On 11 October 2018 the UK government launched a consultation on proposals for ethnicity pay reporting. This article provides details of that consultation and highlights some of the difficulties with the proposed reporting arrangements.
There is a trend in employment law towards transparency being used as a method of driving change. We see it in the ‘name and shame’ regime for National Minimum Wage contraventions, the new CEO pay ratio reporting regime, the publication of age demographic statistics suggested by the Women and Equalities Committee, and (of course) in gender pay gap reporting. And now, with the Government’s consultation, it looks like ethnicity pay reporting will be next.
What is in the consultation?
The consultation seeks feedback on the sort of information that employers should be required to publish. It sets out some different ways in which this could be done, including having a single pay gap figure of ‘white vs non-white’, multiple pay gap figures for all of the different ethnicities, or publication of pay information by £20,000 pay band or by quartile. The Government’s position is that employers with 250 or fewer employees should not be required to publish, but other views are sought.
Gender pay gap reporting and the small groups problem: the inherent unreliability of ethnicity pay gaps
The consultation also seeks comments on the extent to which it would be helpful to mirror the requirements of the gender pay gap reporting regime: for example with the same definitions of ‘pay’, ‘bonus’ and ‘relevant employee’, and the same six reportable statistics.
There would, however, be difficulties in such a ‘copy and paste’ approach to legislating, because of how gender pay gaps are calculated.
The gender pay regulations require comparison of the average woman to the average man – if a company hires no or few women in either the lowest paid shop floor manufacturing jobs, or the highest paid board roles, and only a few women in decently-paid mid-level roles, it could end up with a very ‘good’ looking gap. But that doesn’t necessarily tell you much about what that workplace is like for women.
For example, imagine a workforce with 300 people, but which is 90% male (not wholly unheard of in some industries with a dearth of female talent, such as technology or manufacturing). Because the average female pay is determined by just 30 people, the hiring (or firing) of one more woman in the lowest paid job, or one woman on the board, can have a big effect on the average female hourly rate, and therefore the pay gap.
The above applies by analogy to ethnicity pay gap reporting, but to a much greater extent because the size of the groups will be even smaller. If, for example, that same employer with 300 people employs black individuals in proportion to the wider population (3% of the UK is black according to the Office for National statistics, the ‘ONS’), it means their average pay would be calculated from just nine individuals.

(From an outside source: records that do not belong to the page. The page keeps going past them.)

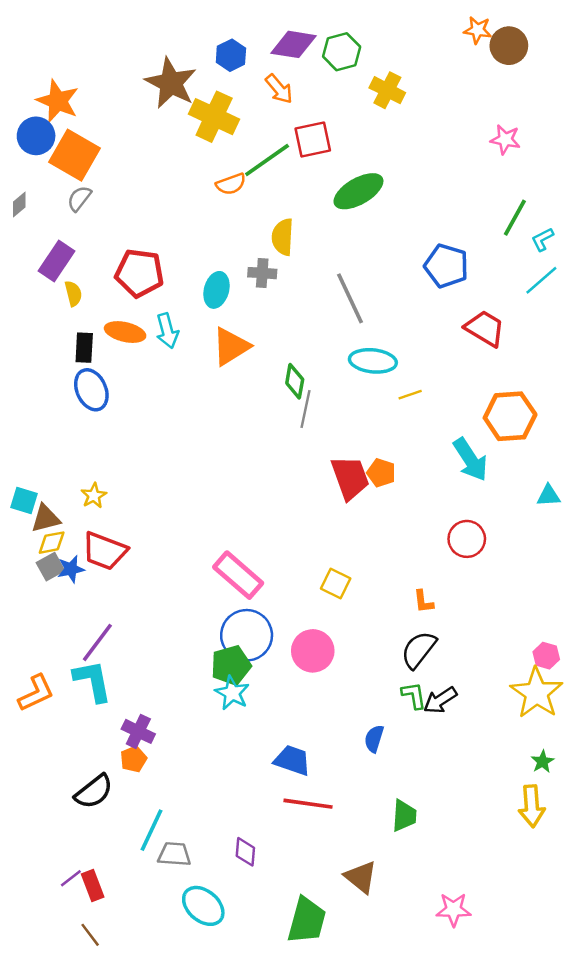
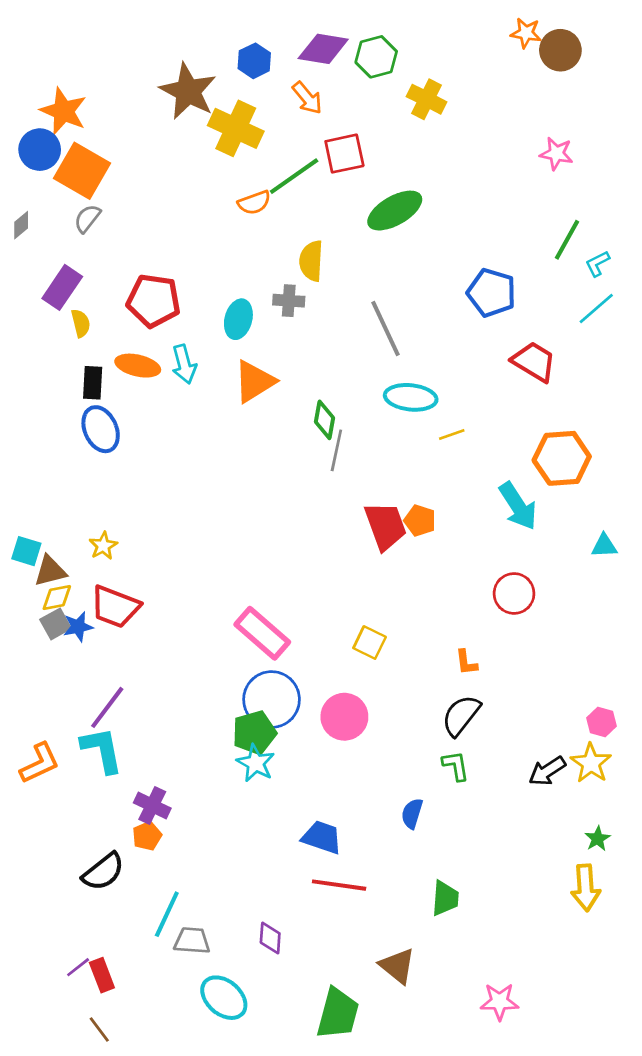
yellow star: (537, 693) -> (591, 763), size x0.7
black arrow: (440, 700) -> (547, 771), moved

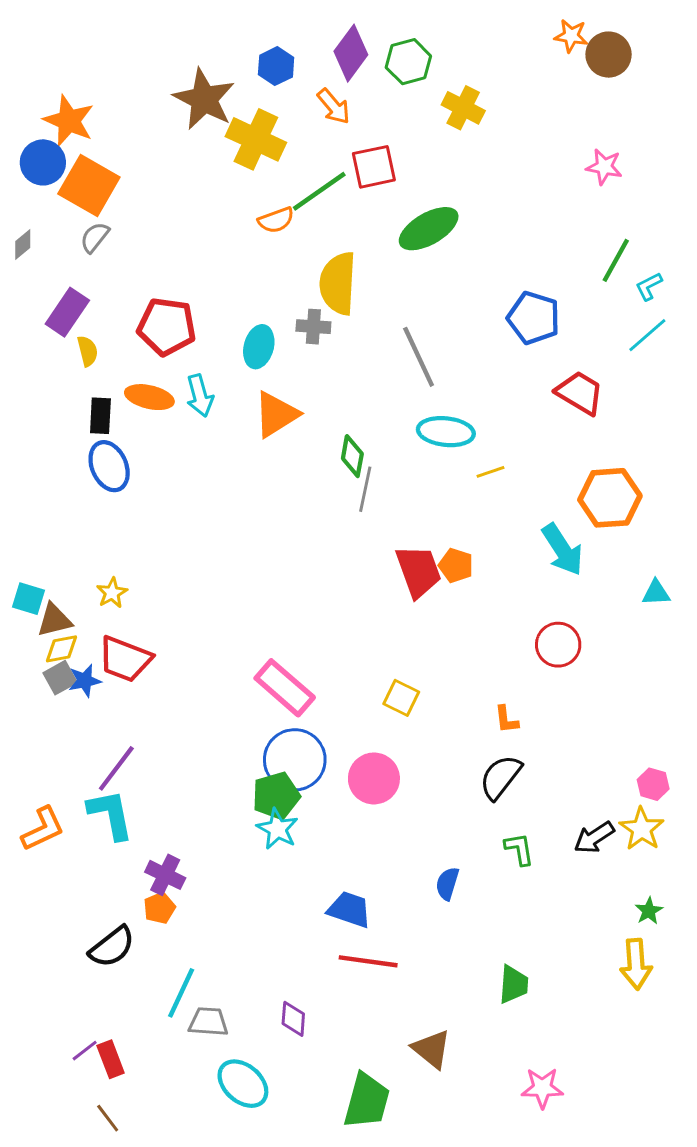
purple diamond: (323, 49) -> (351, 53), turned -63
yellow semicircle: (311, 261) -> (338, 283), size x1.4
green L-shape: (456, 766) -> (519, 849), moved
green trapezoid: (445, 898) -> (514, 984), moved

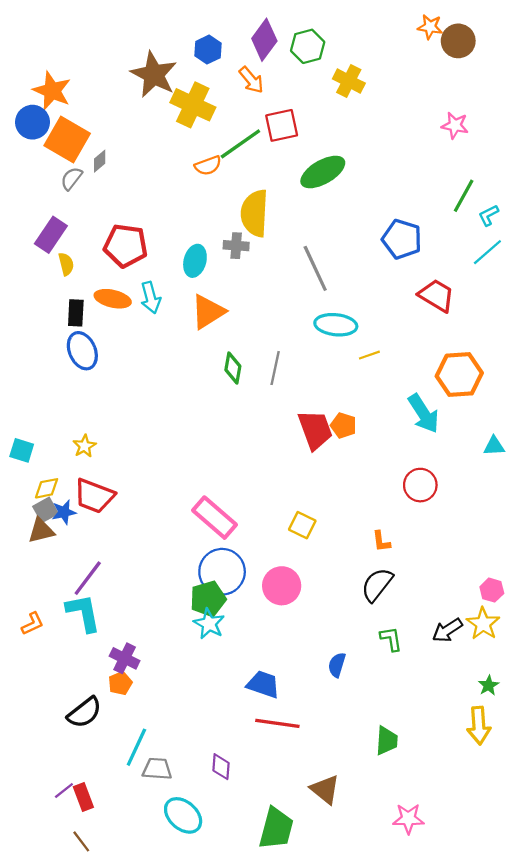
gray diamond: (23, 245) -> (100, 161), moved
green diamond: (352, 456) -> (233, 368), moved
brown triangle: (54, 620) -> (41, 531), moved
orange L-shape: (43, 829) -> (32, 624), size x0.7

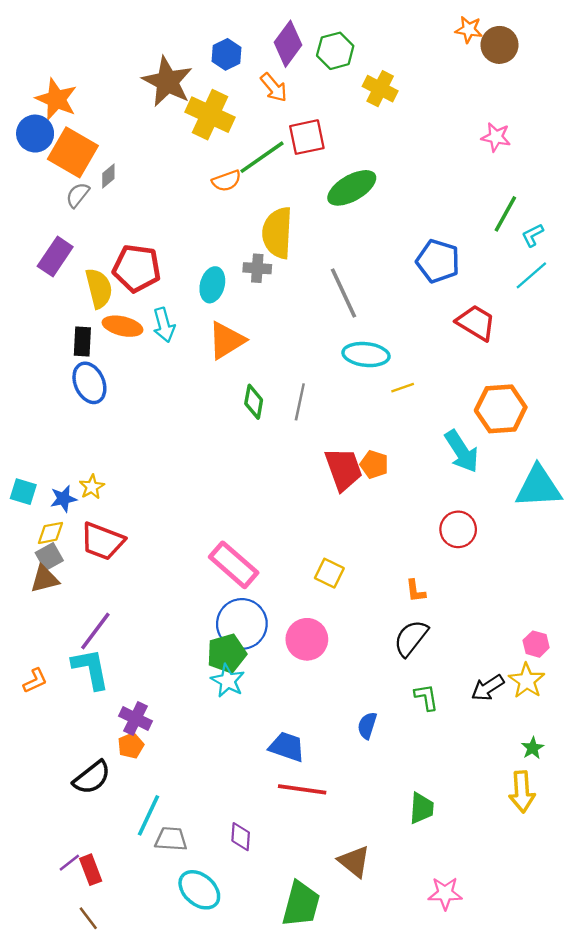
yellow semicircle: (66, 264) -> (99, 288), moved, size x1.6
cyan triangle: (494, 446) -> (538, 487), size x2.0
blue star: (64, 512) -> (63, 499), moved

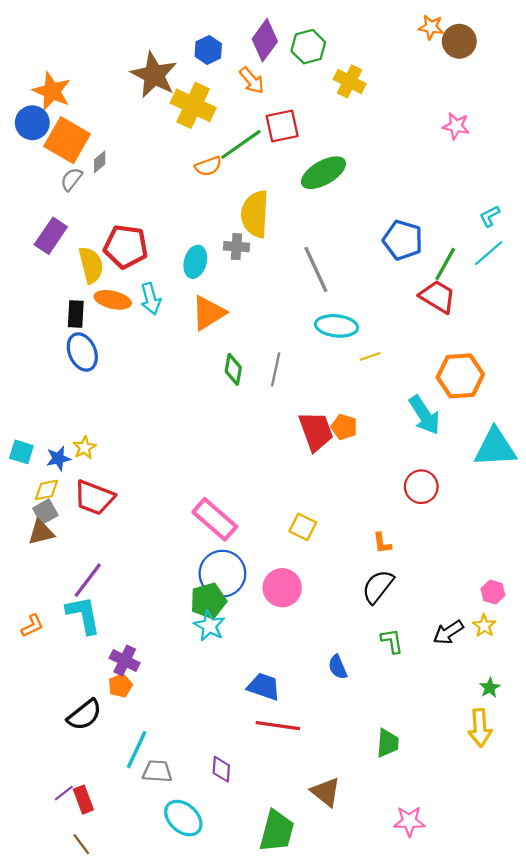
green line: (505, 214) -> (445, 264), moved
yellow star: (527, 681) -> (484, 626), size x0.7
blue semicircle: (367, 726) -> (338, 667), turned -40

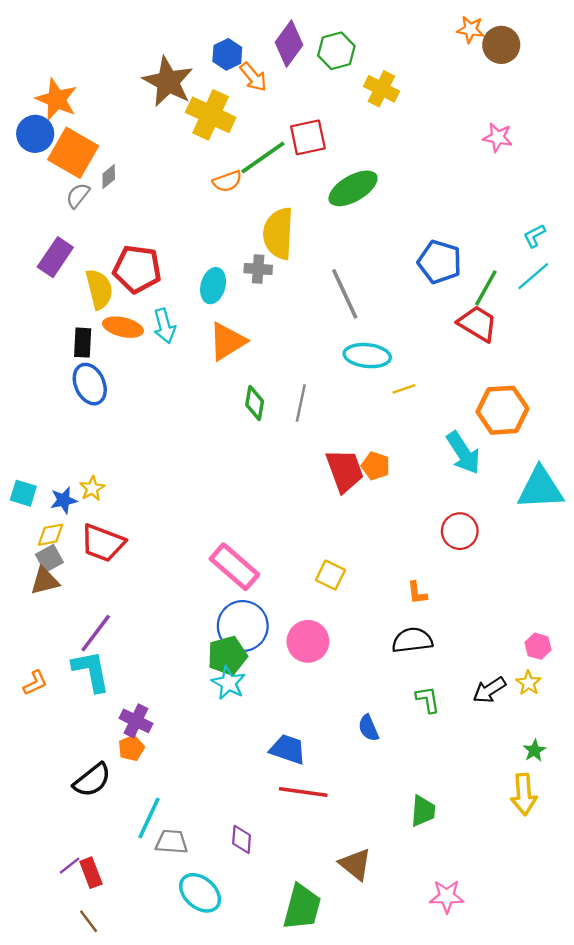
orange arrow: (252, 80) -> (253, 77), moved
black semicircle: (378, 587) -> (412, 640), turned 45

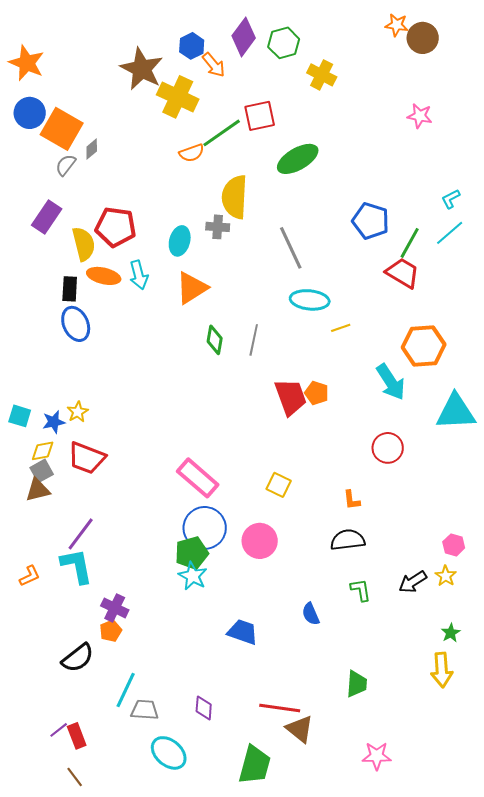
orange star: (57, 99) -> (27, 63), moved
red line: (303, 792) -> (280, 708), moved

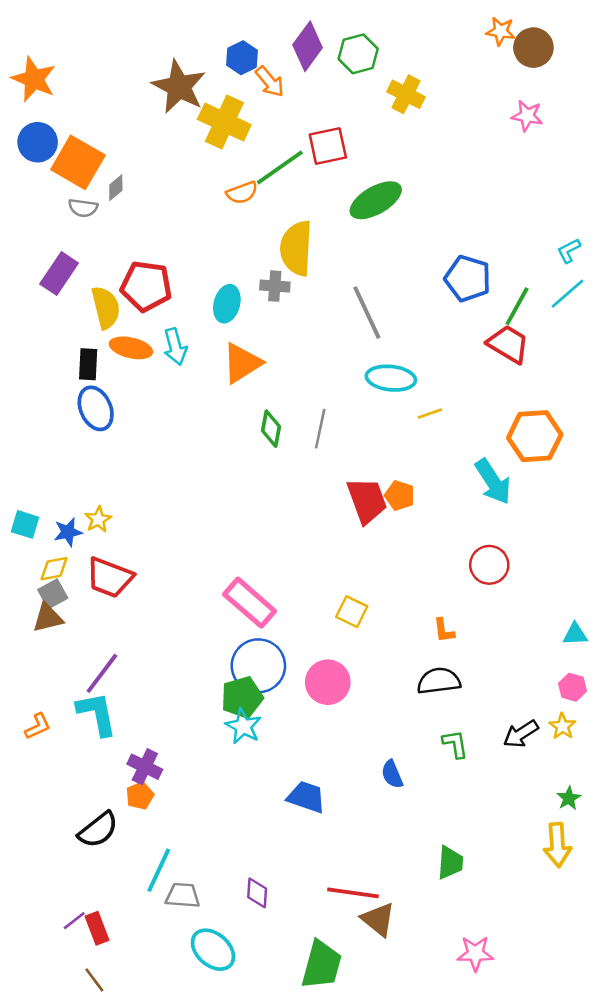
pink star: (420, 116) -> (527, 116), moved
gray semicircle: (66, 165) -> (83, 208), turned -120
cyan triangle: (456, 412) -> (575, 634), moved, size x0.5

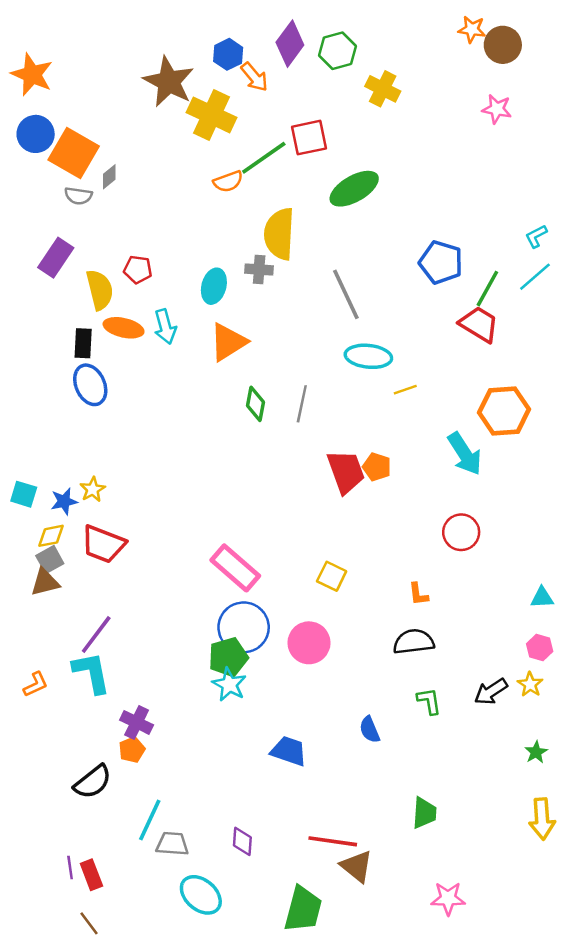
red pentagon: (146, 286) -> (138, 270), size x0.6
yellow arrow: (557, 845) -> (542, 819), moved
purple line: (74, 921) -> (70, 868), turned -60

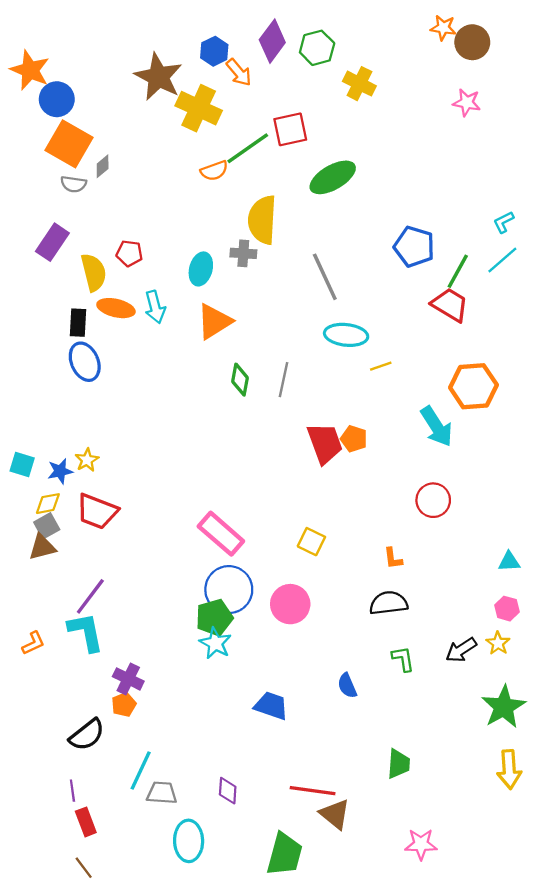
blue circle: (36, 134) -> (57, 99), moved
green star: (536, 752) -> (504, 707), size x2.0
purple line: (70, 868) -> (72, 791), moved
cyan ellipse: (201, 895) -> (189, 841), turned 48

Ethnic minorities are exactly that: a minority. Many large employers will only have a small proportion of non-white employees. The consultation recognises this issue. It notes that a headline pay gap figure does not reflect overall representation. A company with a highly paid non-white CEO might have good pay gap figures, but low minority representation in the wider workforce.
Classification of ethnicities
The consultation paper also identifies the classification of different ethnic groups for the purposes of reporting as a potential difficulty.
Firstly, and unlike gender, many employers do not hold ethnicity data on all of their staff. Because ethnic origin is a special category of personal data (what used to be called sensitive personal data), employers will need to be careful about how they collect, store and process it.
Secondly, the granularity of ethnicity could have a big impact on the complexity of the reporting obligations. In the last census, the ONS grouped individuals into 18 specific ethnic classifications and five broader ones.
To avoid the complexity, one option suggested in the consultation is simply to calculate a pay gap of ‘non-white’ against ‘white or white British’. By pooling all BAME individuals together, as sample sizes get bigger more reliable statistics may be produced (although samples are still likely to be smaller than with a gender pay gap).
But if a pay gap is to be used as a proxy for the workplace chances afforded to someone, conflating ethnicities might do little to show this. The issues faced by one minority group are unlikely to be identical to those faced by another. For example, ONS data shows an overrepresentation of Asian workers in financial services, but an underrepresentation of black workers.
Another approach suggested in the consultation is a more granular reporting regime, with several pay gaps being reported across either five or 18 different ethnicity categories. However, this would exacerbate the ‘small groups’ problem discussed above, and add to the complexity of compliance for employers.
Conclusion
Legislative action on ethnicity pay reporting in the UK will either require new laws, or the amendment of the existing Equality Act to allow for secondary legislation on this issue. In either case, Brexit means that it will face a lot of competition for debate in the parliamentary timetable.
A simple copy and paste of the gender pay gap regulations for ethnicity is likely to result in dubious statistics of limited value. Whatever the underlying merits of the proposal, it is clear that a different approach is needed. An alternative approach which does not require the publication or calculation of pay gaps is more likely to yield reliable statistics.
The consultation closes on 11 January 2019.